Reed Anderson shows off his stress-free lamb holding pens designed by Temple Grandin; photo by Jan Jackson.
By Jan Jackson
Oregon born Reed Anderson showed he still has the pioneering spirit, when he built a new USDA processing facility on his own ranch so he could control the quality of the lamb he sells. Faced with a decision to quit focusing on meat or build his own processing plant, Anderson chose to build. The 15,000 square foot facility (including holding pens) is built like the largest of plants but in a small way. Its can hold 500 lambs or 70 grass fed beef cattle, and process up to 300 animals a day.
“To make it in the sheep business, you need to go for quality or volume and we’re known the upscale branded product,” Anderson said. “The stumbling block for us, was processing. Now I control the quality from the point of conception to the finished product.”
Anderson, who is fourth generation in a five-generation sheep operation, met with his family to make the decision to build.
“We looked at grants, and co-ops and the like and decided to mortgage the farm,” Anderson said. “I wanted the building itself to look like an agriculture building and not a barn, and depending on which piece of equipment you look at depends on if it was purchased new, bought and shipped from a processing plant that closed in Chicago or was custom made us. The pelts are dried in an adjacent building and then sent to Nugget pelt plant in Texas. I followed the Temple Grandin model (http://www.grandin.com) in the holding pens – lots of lights, curved passageways, non-slip well drained surfaces – every thing to create humane stress-free conditions and I have security cameras patrolling the offloading areas. People with animal experience helped me put it together and we all knew what we didn’t want. Everybody’s good ideas went into the job.
Anderson named his plant after the Kalapooia Indians who settled the valley known in the center of what is known as the grass seed capital of the world. For the Andersons, processing has come back to the farm since the days his great grandfather used to process them in the field and sell them in town from the truck. In the interim, processing went to the big guys and now that the big guys are few and far between, Anderson brought it back to the farm.
Anderson, who is looking forward to the building phase to be over, says that he thinks he has wanted his own processing plant all his life.

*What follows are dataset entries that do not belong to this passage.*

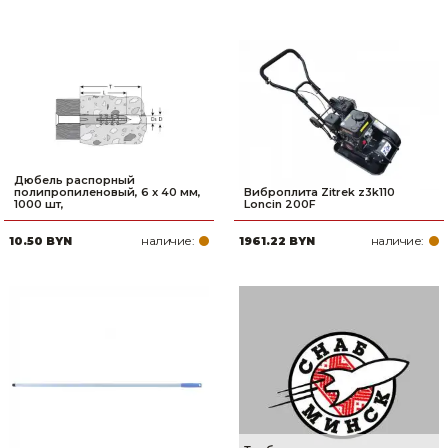
Дюбель распорный
полипропиленовый, 6 x 40 мм,
Виброплита Zitrek z3k110
1000 шт,
Loncin 200F
наличие:
наличие:
10.50 BYN
1961.22 BYN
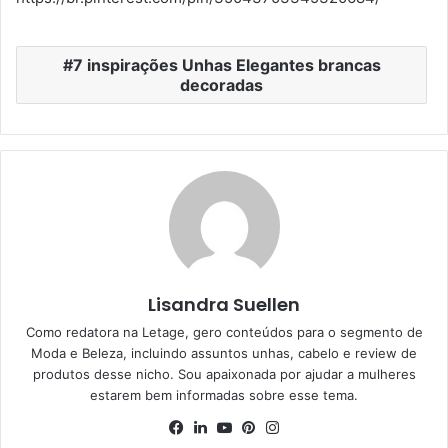
7 inspirações Unhas Elegantes brancas
decoradas
Lisandra Suellen
Como redatora na Letage, gero conteúdos para o segmento de
Moda e Beleza, incluindo assuntos unhas, cabelo e review de
produtos desse nicho. Sou apaixonada por ajudar a mulheres
estarem bem informadas sobre esse tema.
Facebook
Linkedin
YouTube
Pinterest
Instagram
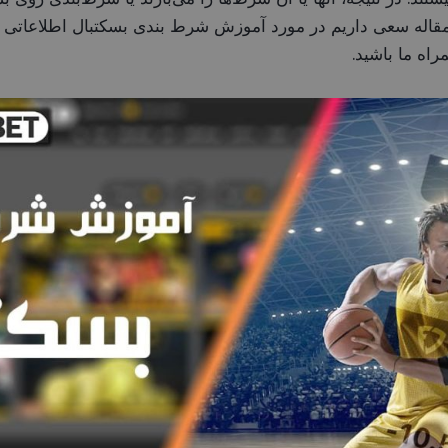
ن مقاله سعی داریم در مورد آموزش شرط بندی بسکتبال اطلاعاتی د
اه ما باشید.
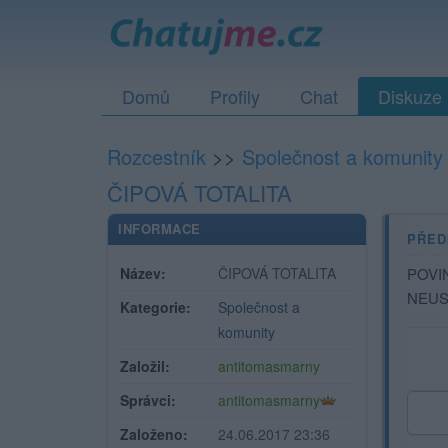
Domů
Profily
Chat
Diskuze
Rozcestník
>>
Společnost a komunity
ČIPOVÁ TOTALITA
INFORMACE
PŘED
Název:
ČIPOVÁ TOTALITA
POVI
NEUS
Kategorie:
Společnost a
komunity
Založil:
antitomasmarny
Správci:
antitomasmarny
Založeno:
24.06.2017 23:36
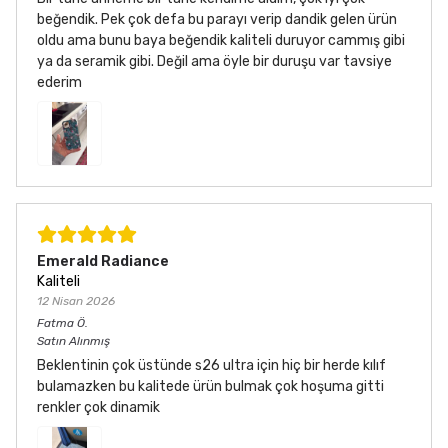
beğendik. Pek çok defa bu parayı verip dandik gelen ürün
oldu ama bunu baya beğendik kaliteli duruyor cammış gibi
ya da seramik gibi. Değil ama öyle bir duruşu var tavsiye
ederim
Emerald Radiance
Kaliteli
12 Nisan 2026
Fatma
Ö.
Satın Alınmış
Beklentinin çok üstünde s26 ultra için hiç bir herde kılıf
bulamazken bu kalitede ürün bulmak çok hoşuma gitti
renkler çok dinamik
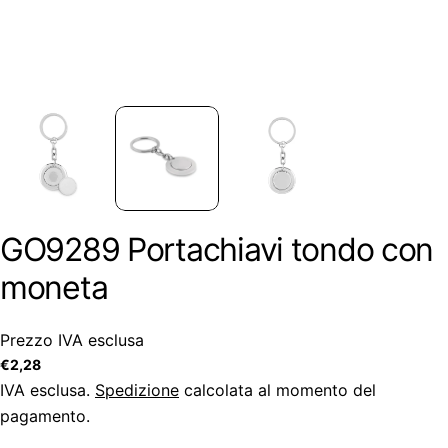
GO9289 Portachiavi tondo con
moneta
Prezzo IVA esclusa
Prezzo
€2,28
regolare
IVA esclusa.
Spedizione
calcolata al momento del
pagamento.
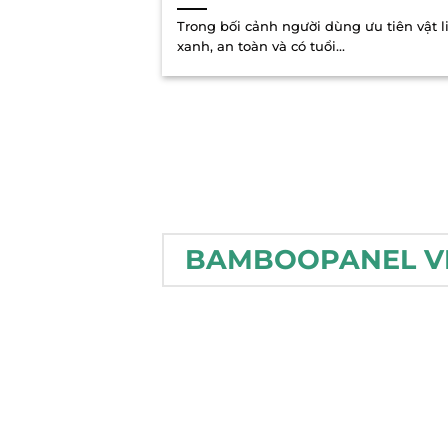
Trong bối cảnh người dùng ưu tiên vật l
xanh, an toàn và có tuổi...
BAMBOOPANEL V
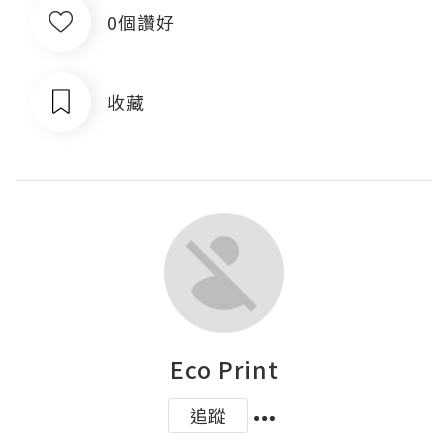
0個讚好
收藏
Eco Print
追蹤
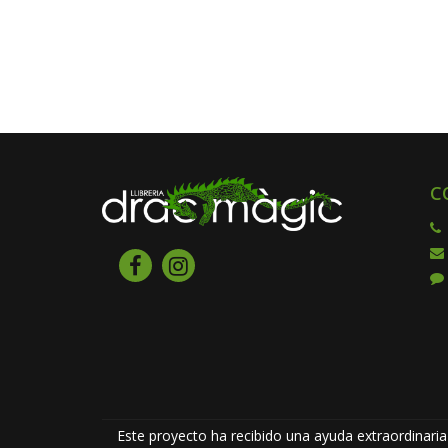
C
Este proyecto ha recibido una ayuda extraordinaria 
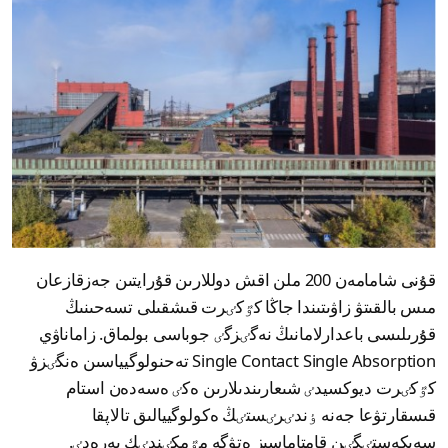
قۇنى شامامەن 200 ملن اقش دوللارىن قۇرايتىن جەزقازعان
مىس بالقىتۋ زاۋىتىندا جاڭا كٷكٸرت قىشقىلى تسەحىنىڭ
قۇرىلىسى باعدارلامانىڭ نەگٸزگٸ جوباسى بولماق. زاماناۋي
Single Contact Single Absorption تەحنولوگيياسىن ەنگٸزۋ
كٷكٸرت ديوكسيدٸ شىعارىندىلارىن ەكٸ ەسەدەن استام
قىسقارتۋعا جەنە ٶندٸرٸستٸڭ ەكولوگييالىق تالاپقا
سەيكەستٸگٸن قامتاماسىز ەتۋگە مٷمكٸندٸك بەرەدٸ.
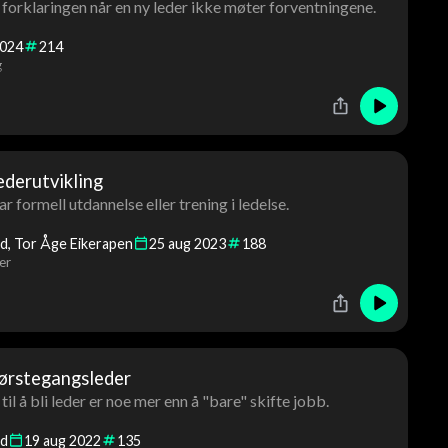
e forklaringen når en ny leder ikke møter forventningene.
024
214
g
ederutvikling
 formell utdannelse eller trening i ledelse.
ad
Tor Åge Eikerapen
25
aug
2023
188
er
førstegangsleder
til å bli leder er noe mer enn å "bare" skifte jobb.
nd
19
aug
2022
135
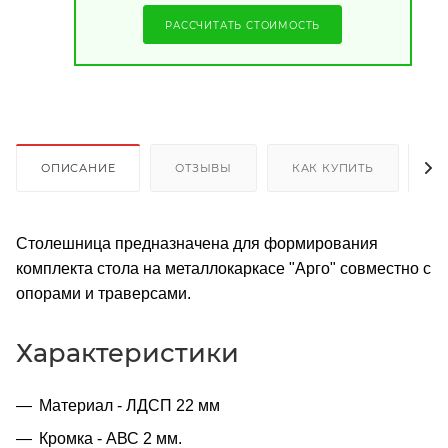
РАССЧИТАТЬ СТОИМОСТЬ
ОПИСАНИЕ
ОТЗЫВЫ
КАК КУПИТЬ
О
Столешница предназначена для формирования
комплекта стола на металлокаркасе "Арго" совместно с
опорами и траверсами.
Характеристики
Материал - ЛДСП 22 мм
Кромка - АВС 2 мм.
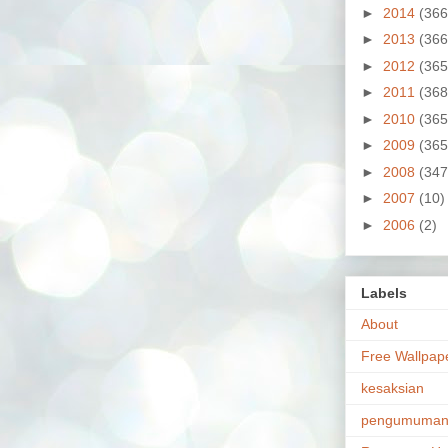
►
2014
(366
►
2013
(366
►
2012
(365
►
2011
(368
►
2010
(365
►
2009
(365
►
2008
(347
►
2007
(10)
►
2006
(2)
Labels
About
Free Wallpap
kesaksian
pengumuma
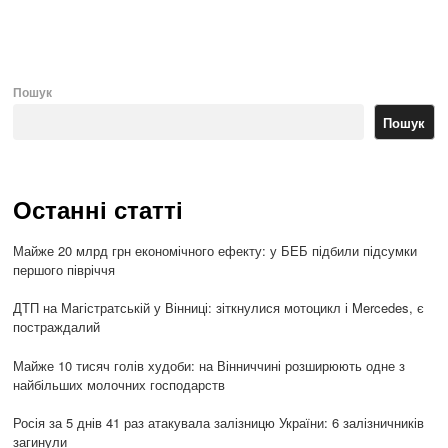
po
Пошук
Пошук
Останні статті
Майже 20 млрд грн економічного ефекту: у БЕБ підбили підсумки
першого півріччя
ДТП на Магістратській у Вінниці: зіткнулися мотоцикл і Mercedes, є
постраждалий
Майже 10 тисяч голів худоби: на Вінниччині розширюють одне з
найбільших молочних господарств
Росія за 5 днів 41 раз атакувала залізницю України: 6 залізничників
загинули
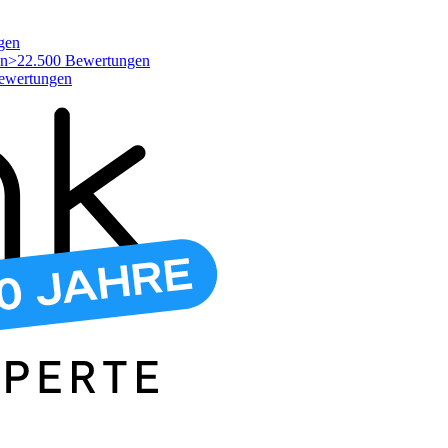
gen
>22.500 Bewertungen
ewertungen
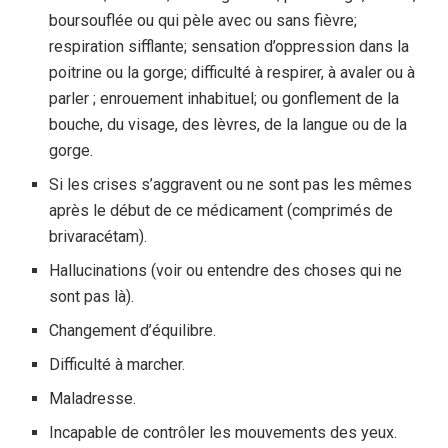
boursouflée ou qui pèle avec ou sans fièvre;
respiration sifflante; sensation d’oppression dans la
poitrine ou la gorge; difficulté à respirer, à avaler ou à
parler ; enrouement inhabituel; ou gonflement de la
bouche, du visage, des lèvres, de la langue ou de la
gorge.
Si les crises s’aggravent ou ne sont pas les mêmes
après le début de ce médicament (comprimés de
brivaracétam).
Hallucinations (voir ou entendre des choses qui ne
sont pas là).
Changement d’équilibre.
Difficulté à marcher.
Maladresse.
Incapable de contrôler les mouvements des yeux.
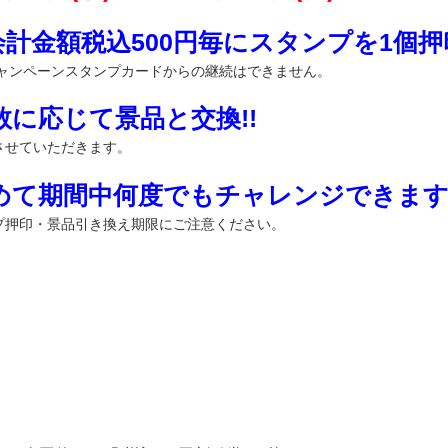
計金額税込500円毎にスタンプを1個押印
キャンペーンスタンプカードからの継続はできません。
に応じて景品と交換!!
させていただきます。
めて期間中何度でもチャレンジできます!
プ押印・景品引き換え期限にご注意ください。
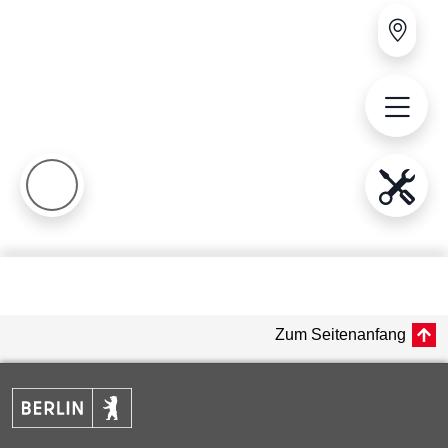
Zum Seitenanfang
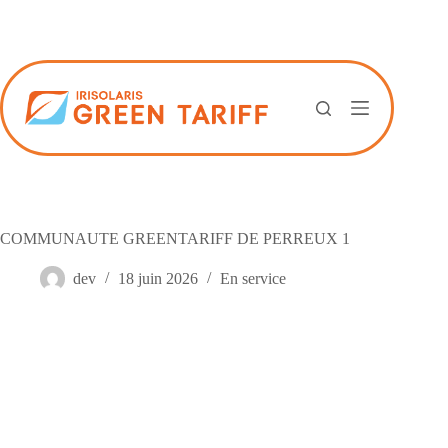
Passer
au
contenu
COMMUNAUTE GREENTARIFF DE PERREUX 1
dev
18 juin 2026
En service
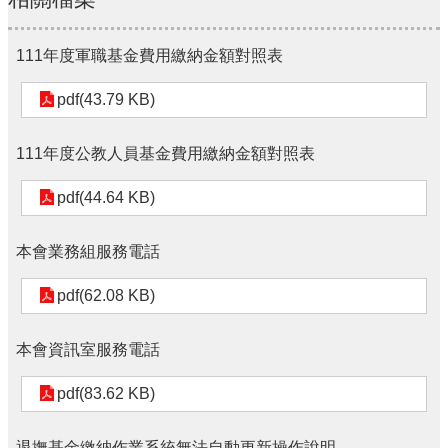
111年度軍職基金費用繳納金額對照表
pdf(43.79 KB)
111年度公教人員基金費用繳納金額對照表
pdf(44.64 KB)
本會業務組服務電話
pdf(62.08 KB)
本會資訊室服務電話
pdf(83.62 KB)
退撫基金繳納作業系統無法自動更新操作說明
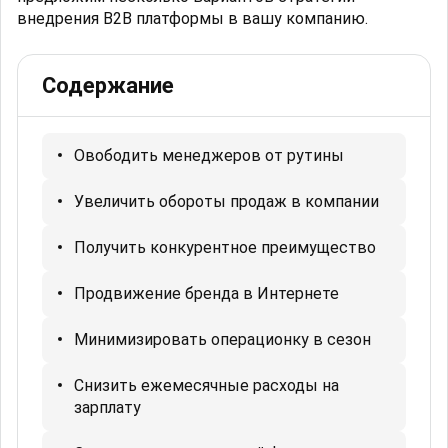
внедрения B2B платформы в вашу компанию.
Содержание
Овободить менеджеров от рутины
Увеличить обороты продаж в компании
Получить конкурентное преимущество
Продвижение бренда в Интернете
Минимизировать операционку в сезон
Снизить ежемесячные расходы на
зарплату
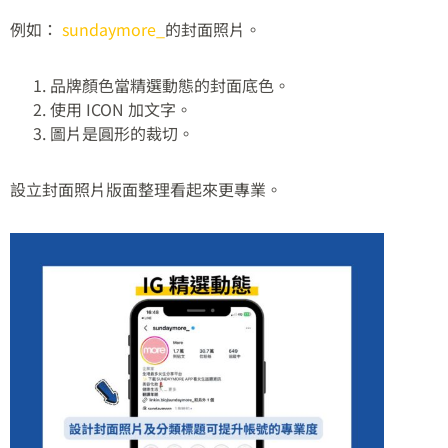
例如：
sundaymore_
的封面照片。
品牌顏色當精選動態的封面底色。
使用 ICON 加文字。
圖片是圓形的裁切。
設立封面照片版面整理看起來更專業。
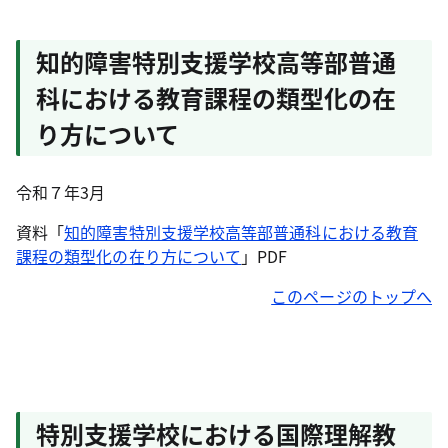
知的障害特別支援学校高等部普通
科における教育課程の類型化の在
り方について
令和７年3月
資料「
知的障害特別支援学校高等部普通科における教育
課程の類型化の在り方について
」PDF
このページのトップへ
特別支援学校における国際理解教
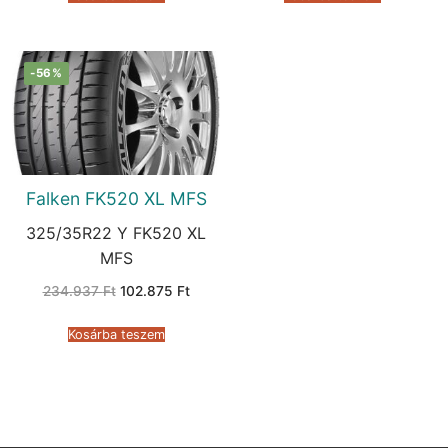
-56%
Falken FK520 XL MFS
325/35R22 Y FK520 XL
MFS
Original
Current
234.937
Ft
102.875
Ft
price
price
was:
is:
234.937 Ft.
102.875 Ft.
Kosárba teszem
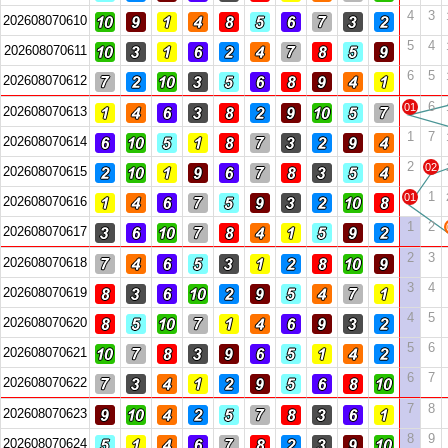
4
3
202608070610
5
4
202608070611
6
5
202608070612
6
01
202608070613
1
7
202608070614
2
02
202608070615
1
01
202608070616
1
2
202608070617
2
3
202608070618
3
4
202608070619
4
5
202608070620
5
6
202608070621
6
7
202608070622
7
8
202608070623
8
9
202608070624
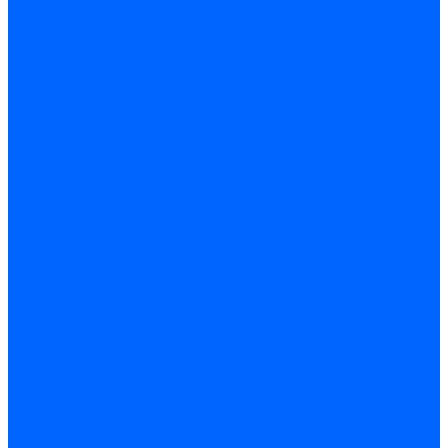
Блоки контроля герметичности Baltur
Блоки контроля герметичности Honeywell
Блоки контроля герметичности Kromschroder
Блоки контроля герметичности Siemens
Жидкотопливные шланги
Жидкотопливные шланги Ecoflam
Жидкотопливные шланги FBR
Жидкотопливные шланги Lamborghini
Жидкотопливные шланги CibUnigas
Шланги жидкотопливные Weishaupt
Газовые подводки
Форсуночные шланги
Жидкотопливные трубки для горелок
Жидкотопливные трубки Weishaupt
Фитинги
Фитинги Ecoflam
Фитинги жидкотопливные Baltur
Манометры
Вакуометры
Термометры
Комплект перехода на сжиженный газ
Датчики температуры и влажности
Датчики влажности и температуры Siemens
Регуляторы давления газа
Регуляторы давления газа Dungs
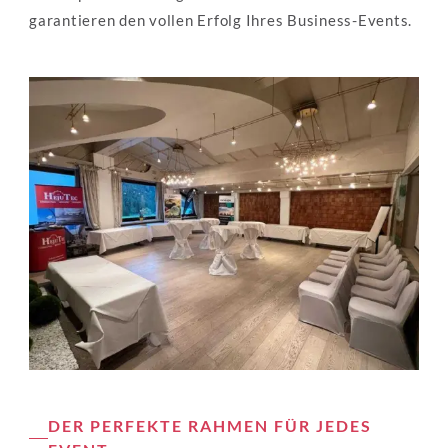
garantieren den vollen Erfolg Ihres Business-Events.
DER PERFEKTE RAHMEN FÜR JEDES 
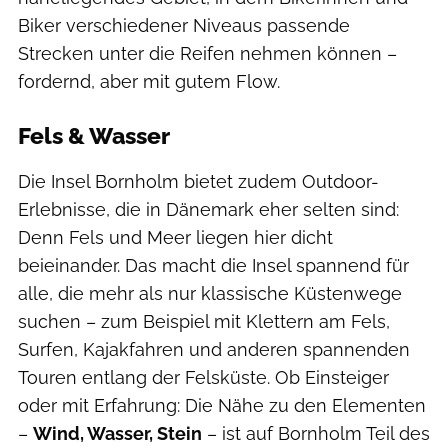
Biker verschiedener Niveaus passende
Strecken unter die Reifen nehmen können –
fordernd, aber mit gutem Flow.
Fels & Wasser
Die Insel Bornholm bietet zudem Outdoor-
Erlebnisse, die in Dänemark eher selten sind:
Denn Fels und Meer liegen hier dicht
beieinander. Das macht die Insel spannend für
alle, die mehr als nur klassische Küstenwege
suchen – zum Beispiel mit Klettern am Fels,
Surfen, Kajakfahren und anderen spannenden
Touren entlang der Felsküste. Ob Einsteiger
oder mit Erfahrung: Die Nähe zu den Elementen
–
Wind, Wasser, Stein
– ist auf Bornholm Teil des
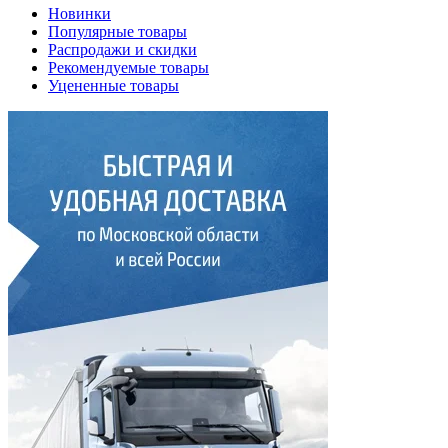
Новинки
Популярные товары
Распродажи и скидки
Рекомендуемые товары
Уцененные товары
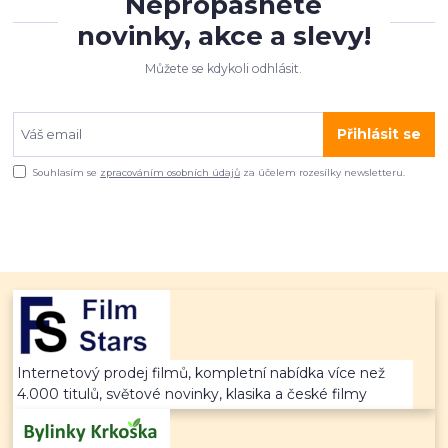
Nepropásněte
novinky, akce a slevy!
Můžete se kdykoli odhlásit.
Přihlásit se
Souhlasím se
zpracováním osobních údajů
za účelem rozesílky newsletteru.
Internetový prodej filmů, kompletní nabídka více než
4.000 titulů, světové novinky, klasika a české filmy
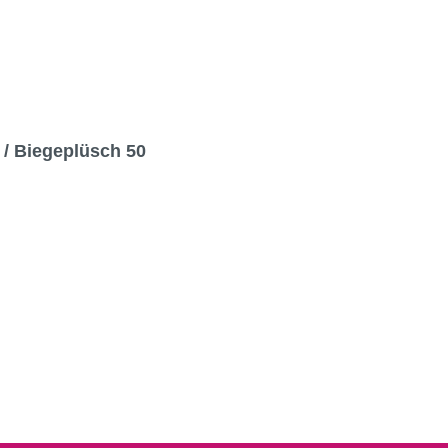
t / Biegeplüsch 50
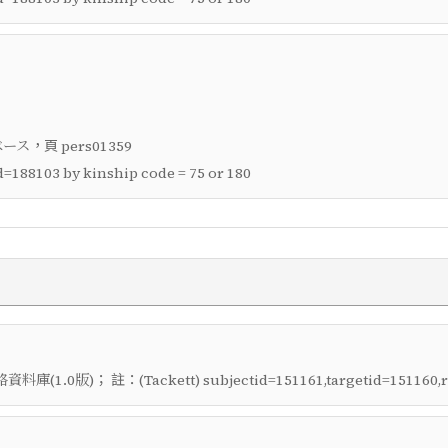
，頁
ベース
pers01359
=188103 by kinship code = 75 or 180
； 註：
料庫(1.0版)
(Tackett) subjectid=151161,targetid=151160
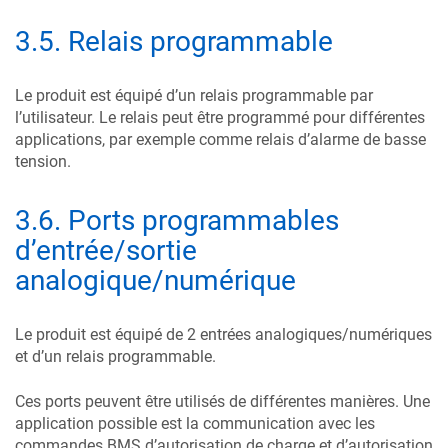
3.5
.
Relais programmable
Le produit est équipé d’un relais programmable par
l’utilisateur. Le relais peut être programmé pour différentes
applications, par exemple comme relais d’alarme de basse
tension.
3.6
.
Ports programmables
d’entrée/sortie
analogique/numérique
Le produit est équipé de 2 entrées analogiques/numériques
et d’un relais programmable.
Ces ports peuvent être utilisés de différentes manières. Une
application possible est la communication avec les
commandes BMS d’autorisation de charge et d’autorisation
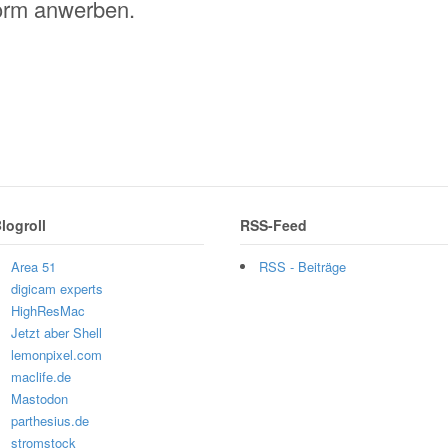
form anwerben.
logroll
RSS-Feed
Area 51
RSS - Beiträge
digicam experts
HighResMac
Jetzt aber Shell
lemonpixel.com
maclife.de
Mastodon
parthesius.de
stromstock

“Every time I hit a snag I would say to myself that if I had my own plant I could…” I remember the days we just raised sheep and after all the work of keeping them away from the coyotes, they were always either too big, too small, too black, too white or it wasn’t the right time for the pelts,” Anderson said. Today, I can raise them the way I think they ought to be raised, process them the minute I believe the time is right and get them to my customers when they need them.”